What do I hope to see in practice?

  • Design for implementation. Have we included in our learning journey design and in the programmes and initiatives we develop a clear path for how our colleagues and clients will do things differently? Have we created resources, support tools and check ins to enable them to not only try things out, but to gain feedback and practical support when its much easier to revert to the known and the tried and tested? Have we created the environment within teams, and above teams, to facilitate experimentation, continued learning on the job and meaningful reflection?
  • Manager engagement. Too often, despite efforts to the contrary, the tacit – and occasionally explicit – response people get when they come back to the day job is ‘let’s just do things the way we always did/the way I tell you – forget what the L&D people say, you’re back in the real word now.”
    That kind of response from leaders and influential peers ought to be unacceptable, but is frequently demonstrated without comment. Yes, people roll their eyes. Yes, they may be a bit annoyed. But often, this frustration is accompanied by ‘but what can you do?’ Its time to work that out in advance, and to call managers and influential individuals to account when they undermine the organisation’s investment in skills and change.
  • A real learning culture. As a starting point, lets stop trying to describe people logging on to our Learning Experience platform or On Demand library as evidence of a ‘learning culture’. The real acid test will be for leaders and managers to demonstrate – and be held accountable for – how they have enabled and facilitated individuals to change what they do and how they behave in the workplace.

3. A focus on ‘How’

From learning objectives to pre-programme publicity, many learning initiatives are described, in great detail, about what they will enable people to do. The problem is, most of the content is precisely about the ‘what’ and infrequently about the ‘how’. Telling people what they should do – and backing that up with evidence about why it is important to carry out these tasks – matters, but it is not the whole story.

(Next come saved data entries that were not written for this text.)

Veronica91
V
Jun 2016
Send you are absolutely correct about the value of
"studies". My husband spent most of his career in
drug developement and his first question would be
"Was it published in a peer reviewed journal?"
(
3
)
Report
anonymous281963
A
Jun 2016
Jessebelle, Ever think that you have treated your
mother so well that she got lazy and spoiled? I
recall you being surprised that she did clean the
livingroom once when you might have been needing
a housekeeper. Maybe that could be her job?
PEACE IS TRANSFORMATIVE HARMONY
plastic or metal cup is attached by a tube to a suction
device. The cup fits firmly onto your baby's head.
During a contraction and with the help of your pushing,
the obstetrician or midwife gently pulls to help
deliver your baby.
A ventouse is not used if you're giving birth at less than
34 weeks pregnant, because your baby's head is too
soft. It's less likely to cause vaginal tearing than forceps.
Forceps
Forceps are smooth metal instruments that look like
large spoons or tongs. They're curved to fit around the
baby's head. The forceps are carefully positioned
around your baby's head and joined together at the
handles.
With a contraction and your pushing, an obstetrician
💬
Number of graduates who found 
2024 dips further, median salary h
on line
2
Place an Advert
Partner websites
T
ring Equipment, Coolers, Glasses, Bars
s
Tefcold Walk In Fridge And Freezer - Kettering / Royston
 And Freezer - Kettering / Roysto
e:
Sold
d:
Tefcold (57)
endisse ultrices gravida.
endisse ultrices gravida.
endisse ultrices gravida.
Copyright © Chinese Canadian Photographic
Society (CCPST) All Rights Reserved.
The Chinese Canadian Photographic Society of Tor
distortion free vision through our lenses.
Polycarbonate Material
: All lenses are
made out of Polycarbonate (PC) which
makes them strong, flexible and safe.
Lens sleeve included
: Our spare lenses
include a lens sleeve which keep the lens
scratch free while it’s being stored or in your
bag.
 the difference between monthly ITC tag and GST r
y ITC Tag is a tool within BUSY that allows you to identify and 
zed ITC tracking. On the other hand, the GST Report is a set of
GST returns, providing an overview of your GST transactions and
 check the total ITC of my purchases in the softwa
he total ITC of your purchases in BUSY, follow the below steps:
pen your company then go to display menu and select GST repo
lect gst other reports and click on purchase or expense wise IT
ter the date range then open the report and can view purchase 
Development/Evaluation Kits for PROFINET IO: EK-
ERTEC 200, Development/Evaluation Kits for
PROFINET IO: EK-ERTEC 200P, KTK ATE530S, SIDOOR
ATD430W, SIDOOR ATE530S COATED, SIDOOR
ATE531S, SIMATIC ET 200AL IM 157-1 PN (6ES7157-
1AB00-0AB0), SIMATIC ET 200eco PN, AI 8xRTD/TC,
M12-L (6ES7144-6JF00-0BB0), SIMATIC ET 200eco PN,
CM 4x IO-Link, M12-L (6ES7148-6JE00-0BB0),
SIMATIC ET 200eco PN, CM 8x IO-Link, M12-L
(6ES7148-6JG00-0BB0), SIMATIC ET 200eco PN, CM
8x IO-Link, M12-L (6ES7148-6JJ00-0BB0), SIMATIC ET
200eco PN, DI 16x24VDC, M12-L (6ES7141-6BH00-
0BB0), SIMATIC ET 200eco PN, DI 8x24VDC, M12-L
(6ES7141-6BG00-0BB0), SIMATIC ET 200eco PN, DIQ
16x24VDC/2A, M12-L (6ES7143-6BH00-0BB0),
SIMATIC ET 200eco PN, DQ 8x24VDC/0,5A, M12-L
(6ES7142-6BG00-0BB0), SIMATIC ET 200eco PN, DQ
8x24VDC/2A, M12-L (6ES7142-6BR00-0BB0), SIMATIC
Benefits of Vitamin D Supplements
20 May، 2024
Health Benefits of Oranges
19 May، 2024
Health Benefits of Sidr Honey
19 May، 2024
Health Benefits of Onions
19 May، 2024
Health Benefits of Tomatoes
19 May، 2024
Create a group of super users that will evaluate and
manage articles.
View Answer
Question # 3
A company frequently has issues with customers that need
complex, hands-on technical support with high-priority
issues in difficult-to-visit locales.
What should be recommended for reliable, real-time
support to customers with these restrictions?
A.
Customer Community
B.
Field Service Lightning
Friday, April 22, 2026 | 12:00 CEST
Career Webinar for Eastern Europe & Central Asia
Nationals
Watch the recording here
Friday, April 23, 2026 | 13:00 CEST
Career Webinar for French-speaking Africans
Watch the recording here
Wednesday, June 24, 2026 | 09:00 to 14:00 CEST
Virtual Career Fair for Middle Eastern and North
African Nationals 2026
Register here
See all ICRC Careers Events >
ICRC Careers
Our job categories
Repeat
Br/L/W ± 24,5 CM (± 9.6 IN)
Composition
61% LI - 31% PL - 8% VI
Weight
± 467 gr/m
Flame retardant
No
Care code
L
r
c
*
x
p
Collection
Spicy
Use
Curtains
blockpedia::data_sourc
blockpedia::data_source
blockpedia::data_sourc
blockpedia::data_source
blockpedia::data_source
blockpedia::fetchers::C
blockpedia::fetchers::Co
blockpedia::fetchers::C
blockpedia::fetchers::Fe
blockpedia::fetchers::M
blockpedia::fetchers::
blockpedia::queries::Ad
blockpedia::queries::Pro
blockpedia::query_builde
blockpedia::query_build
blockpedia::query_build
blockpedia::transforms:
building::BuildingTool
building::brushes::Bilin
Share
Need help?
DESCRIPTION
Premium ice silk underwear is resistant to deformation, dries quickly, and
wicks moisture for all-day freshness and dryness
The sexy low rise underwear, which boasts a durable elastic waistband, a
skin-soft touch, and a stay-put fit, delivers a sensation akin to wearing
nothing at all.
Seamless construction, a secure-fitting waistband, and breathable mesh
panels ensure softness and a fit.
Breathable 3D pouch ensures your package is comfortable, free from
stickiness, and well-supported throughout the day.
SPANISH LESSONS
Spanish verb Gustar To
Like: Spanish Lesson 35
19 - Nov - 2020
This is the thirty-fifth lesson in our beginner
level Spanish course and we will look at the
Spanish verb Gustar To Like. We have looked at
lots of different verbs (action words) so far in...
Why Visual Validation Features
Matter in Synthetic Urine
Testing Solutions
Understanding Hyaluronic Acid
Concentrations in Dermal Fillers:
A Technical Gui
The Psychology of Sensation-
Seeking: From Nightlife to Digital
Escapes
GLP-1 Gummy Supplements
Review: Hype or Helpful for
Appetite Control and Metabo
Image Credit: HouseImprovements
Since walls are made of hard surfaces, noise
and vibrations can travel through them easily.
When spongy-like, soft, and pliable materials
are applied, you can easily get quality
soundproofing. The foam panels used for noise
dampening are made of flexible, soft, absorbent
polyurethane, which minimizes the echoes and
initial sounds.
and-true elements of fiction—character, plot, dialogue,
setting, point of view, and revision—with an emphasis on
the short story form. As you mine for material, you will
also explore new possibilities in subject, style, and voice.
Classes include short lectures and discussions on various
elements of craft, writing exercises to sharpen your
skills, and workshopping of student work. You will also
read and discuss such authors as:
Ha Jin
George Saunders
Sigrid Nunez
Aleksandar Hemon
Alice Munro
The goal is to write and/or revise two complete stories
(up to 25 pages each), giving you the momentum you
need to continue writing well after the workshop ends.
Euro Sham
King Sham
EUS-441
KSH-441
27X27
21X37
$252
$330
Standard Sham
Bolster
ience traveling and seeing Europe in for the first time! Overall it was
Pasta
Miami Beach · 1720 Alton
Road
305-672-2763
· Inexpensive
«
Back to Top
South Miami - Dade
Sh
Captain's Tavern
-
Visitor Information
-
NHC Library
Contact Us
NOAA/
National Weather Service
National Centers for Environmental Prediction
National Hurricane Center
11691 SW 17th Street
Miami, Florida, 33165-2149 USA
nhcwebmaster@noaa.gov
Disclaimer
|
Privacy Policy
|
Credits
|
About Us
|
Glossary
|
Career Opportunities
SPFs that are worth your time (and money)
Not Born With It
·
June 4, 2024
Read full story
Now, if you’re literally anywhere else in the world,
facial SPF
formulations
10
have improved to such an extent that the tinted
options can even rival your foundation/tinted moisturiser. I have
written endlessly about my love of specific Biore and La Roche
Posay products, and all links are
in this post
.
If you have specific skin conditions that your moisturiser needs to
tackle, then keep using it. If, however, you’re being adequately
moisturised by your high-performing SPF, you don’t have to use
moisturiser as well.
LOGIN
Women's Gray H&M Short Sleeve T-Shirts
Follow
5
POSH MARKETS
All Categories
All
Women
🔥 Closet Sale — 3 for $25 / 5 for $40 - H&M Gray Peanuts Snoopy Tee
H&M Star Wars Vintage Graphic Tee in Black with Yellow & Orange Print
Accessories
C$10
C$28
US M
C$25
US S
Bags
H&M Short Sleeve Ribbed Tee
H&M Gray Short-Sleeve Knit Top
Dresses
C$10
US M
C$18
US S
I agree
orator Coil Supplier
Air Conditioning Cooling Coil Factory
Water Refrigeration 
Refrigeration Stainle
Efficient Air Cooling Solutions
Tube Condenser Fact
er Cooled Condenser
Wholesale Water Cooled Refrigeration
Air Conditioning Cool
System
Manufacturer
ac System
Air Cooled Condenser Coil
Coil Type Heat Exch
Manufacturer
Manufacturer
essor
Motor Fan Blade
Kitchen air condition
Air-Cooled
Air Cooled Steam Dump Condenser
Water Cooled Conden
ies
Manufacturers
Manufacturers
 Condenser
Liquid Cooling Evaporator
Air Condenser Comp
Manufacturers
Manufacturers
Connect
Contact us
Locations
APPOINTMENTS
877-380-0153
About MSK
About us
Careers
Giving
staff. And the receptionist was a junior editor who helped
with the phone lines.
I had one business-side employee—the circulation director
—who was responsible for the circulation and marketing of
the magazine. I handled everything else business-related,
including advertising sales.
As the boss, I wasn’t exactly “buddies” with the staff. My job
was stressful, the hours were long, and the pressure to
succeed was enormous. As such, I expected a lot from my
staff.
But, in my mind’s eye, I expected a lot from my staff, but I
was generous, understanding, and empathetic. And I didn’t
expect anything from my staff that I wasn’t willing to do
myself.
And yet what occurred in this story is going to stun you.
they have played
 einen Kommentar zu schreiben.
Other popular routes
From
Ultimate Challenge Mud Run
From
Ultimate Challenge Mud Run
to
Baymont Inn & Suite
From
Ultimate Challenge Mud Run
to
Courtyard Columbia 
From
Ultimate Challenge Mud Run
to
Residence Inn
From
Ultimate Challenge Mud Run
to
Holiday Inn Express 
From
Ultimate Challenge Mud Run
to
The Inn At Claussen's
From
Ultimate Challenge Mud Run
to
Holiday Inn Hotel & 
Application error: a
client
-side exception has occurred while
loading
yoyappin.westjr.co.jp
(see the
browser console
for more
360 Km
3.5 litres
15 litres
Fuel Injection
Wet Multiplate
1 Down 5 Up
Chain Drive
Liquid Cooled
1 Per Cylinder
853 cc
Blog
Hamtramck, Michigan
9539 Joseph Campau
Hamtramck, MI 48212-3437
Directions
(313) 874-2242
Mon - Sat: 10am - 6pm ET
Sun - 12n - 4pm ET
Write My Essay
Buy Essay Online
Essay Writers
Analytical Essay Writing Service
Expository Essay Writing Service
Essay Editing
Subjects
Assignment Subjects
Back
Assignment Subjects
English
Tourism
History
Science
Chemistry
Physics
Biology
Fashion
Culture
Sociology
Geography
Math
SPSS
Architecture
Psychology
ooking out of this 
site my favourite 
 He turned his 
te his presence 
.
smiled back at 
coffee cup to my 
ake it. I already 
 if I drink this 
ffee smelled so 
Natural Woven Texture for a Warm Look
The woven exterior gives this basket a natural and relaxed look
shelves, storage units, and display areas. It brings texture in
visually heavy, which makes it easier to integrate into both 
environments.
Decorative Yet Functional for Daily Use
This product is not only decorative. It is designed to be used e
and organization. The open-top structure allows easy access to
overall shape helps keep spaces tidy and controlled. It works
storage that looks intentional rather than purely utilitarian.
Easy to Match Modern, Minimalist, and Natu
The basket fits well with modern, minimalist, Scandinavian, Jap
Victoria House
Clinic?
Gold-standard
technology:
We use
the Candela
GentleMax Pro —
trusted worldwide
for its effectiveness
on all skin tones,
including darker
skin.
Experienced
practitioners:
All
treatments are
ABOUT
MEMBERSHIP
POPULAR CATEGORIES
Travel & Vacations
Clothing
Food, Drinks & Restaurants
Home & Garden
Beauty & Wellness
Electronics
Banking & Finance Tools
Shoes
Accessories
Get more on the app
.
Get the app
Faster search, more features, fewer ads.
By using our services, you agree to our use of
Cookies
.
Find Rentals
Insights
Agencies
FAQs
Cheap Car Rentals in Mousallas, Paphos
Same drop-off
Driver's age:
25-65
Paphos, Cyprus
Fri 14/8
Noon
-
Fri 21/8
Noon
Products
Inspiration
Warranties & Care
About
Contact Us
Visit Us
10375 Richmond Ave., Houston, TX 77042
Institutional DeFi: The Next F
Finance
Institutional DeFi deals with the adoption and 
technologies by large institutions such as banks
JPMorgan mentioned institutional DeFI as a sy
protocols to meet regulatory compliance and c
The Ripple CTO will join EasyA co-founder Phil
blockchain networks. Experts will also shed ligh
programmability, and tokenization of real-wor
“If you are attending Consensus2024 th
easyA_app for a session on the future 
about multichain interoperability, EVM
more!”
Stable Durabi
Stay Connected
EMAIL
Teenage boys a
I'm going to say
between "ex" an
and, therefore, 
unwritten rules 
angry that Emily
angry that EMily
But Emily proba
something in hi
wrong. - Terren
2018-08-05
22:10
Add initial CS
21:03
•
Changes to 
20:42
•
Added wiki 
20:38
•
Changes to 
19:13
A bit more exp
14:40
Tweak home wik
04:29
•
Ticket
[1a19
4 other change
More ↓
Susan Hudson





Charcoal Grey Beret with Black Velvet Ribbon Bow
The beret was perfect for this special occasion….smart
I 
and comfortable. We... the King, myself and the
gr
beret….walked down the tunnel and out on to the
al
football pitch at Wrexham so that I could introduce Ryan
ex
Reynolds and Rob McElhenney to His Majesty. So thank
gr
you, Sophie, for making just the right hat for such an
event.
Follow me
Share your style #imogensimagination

Without detail of ‘how’ this is to be achieved, the steps to competence and what good looks like, our colleagues who participate in these programmes are often left in a wilderness. They know what they ought to be doing. They may also know which of their previous practices are no longer appropriate. But without the ‘how’ they simply don’t have the tools and step by step guides to change. Their confidence in the old way of doing things has been undermined and the scaffolding supporting the adoption of new practices is rickety at best.

When we talk about facilitating experimentation and change by creating an environment which is psychologically safe, the platforms on which we ask our people to stand should be solid. This means – in part – providing the tools, the time and the clarity to incrementally try new things and reflect on how, and how well, something worked. It is about providing feedback. It is about being alongside people as they try to do new things or to do the old things better.

To care about our people, to care about what they do, is about being clear about how they should carry out their roles and about how they will be supported. It is not fixed. New possibilities may emerge. New ways of doing things will come to the surface. By creating a vocabulary based on how we create the environment in which these practices spread. In a workplace where people constantly ask ‘How?’, high performance becomes viral.

Those are my three predictions for 2025.

They may be more hopes for the future and our continued relevance.

They may represent a series of expectations which will be dashed come December.

But I start 2025 full of optimism and I hope you do too. Happy New Year.